**About this task:** Beneath this line is the data. Output exactly the lines from the line with "in cui avete" to the line with "Statistiche", both ends included, and nothing more.
Start of Record set
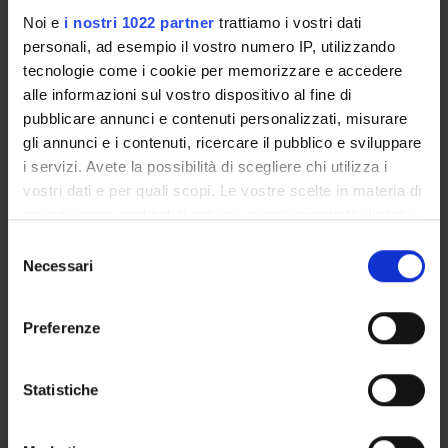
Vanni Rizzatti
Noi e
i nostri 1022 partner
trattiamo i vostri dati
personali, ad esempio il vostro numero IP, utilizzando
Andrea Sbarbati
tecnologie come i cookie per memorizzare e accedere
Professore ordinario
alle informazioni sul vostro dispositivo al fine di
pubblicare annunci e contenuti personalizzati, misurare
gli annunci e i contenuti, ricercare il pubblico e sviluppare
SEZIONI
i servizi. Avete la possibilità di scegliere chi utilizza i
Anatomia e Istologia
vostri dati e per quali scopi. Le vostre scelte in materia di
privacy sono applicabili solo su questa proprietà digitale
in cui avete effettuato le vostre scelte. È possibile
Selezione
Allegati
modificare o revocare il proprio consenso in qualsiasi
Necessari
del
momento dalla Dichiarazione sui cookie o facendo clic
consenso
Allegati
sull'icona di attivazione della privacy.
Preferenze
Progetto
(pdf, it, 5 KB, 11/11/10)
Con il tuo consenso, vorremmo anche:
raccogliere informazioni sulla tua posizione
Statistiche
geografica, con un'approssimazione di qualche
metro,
End of Record set
Start of Record set
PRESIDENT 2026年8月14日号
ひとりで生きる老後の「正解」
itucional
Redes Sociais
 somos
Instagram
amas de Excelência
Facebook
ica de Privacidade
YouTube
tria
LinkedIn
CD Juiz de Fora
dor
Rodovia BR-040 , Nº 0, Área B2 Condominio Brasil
End of Record set
Start of Record set
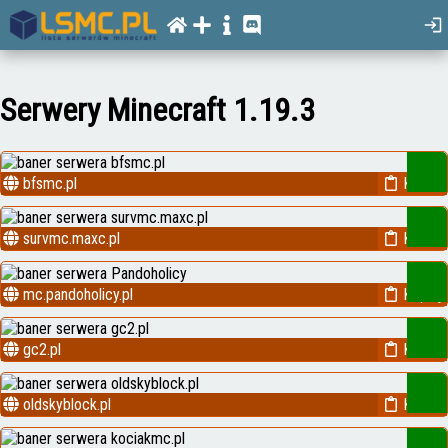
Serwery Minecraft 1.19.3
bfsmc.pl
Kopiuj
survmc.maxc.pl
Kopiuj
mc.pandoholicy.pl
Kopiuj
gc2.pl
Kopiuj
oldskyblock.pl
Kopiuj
End of Record set
**Written answer:**
in cui avete effettuato le vostre scelte. È possibile
Selezione
Allegati
modificare o revocare il proprio consenso in qualsiasi
Necessari
del
momento dalla Dichiarazione sui cookie o facendo clic
consenso
Allegati
sull'icona di attivazione della privacy.
Preferenze
Progetto
(pdf, it, 5 KB, 11/11/10)
Con il tuo consenso, vorremmo anche:
raccogliere informazioni sulla tua posizione
Statistiche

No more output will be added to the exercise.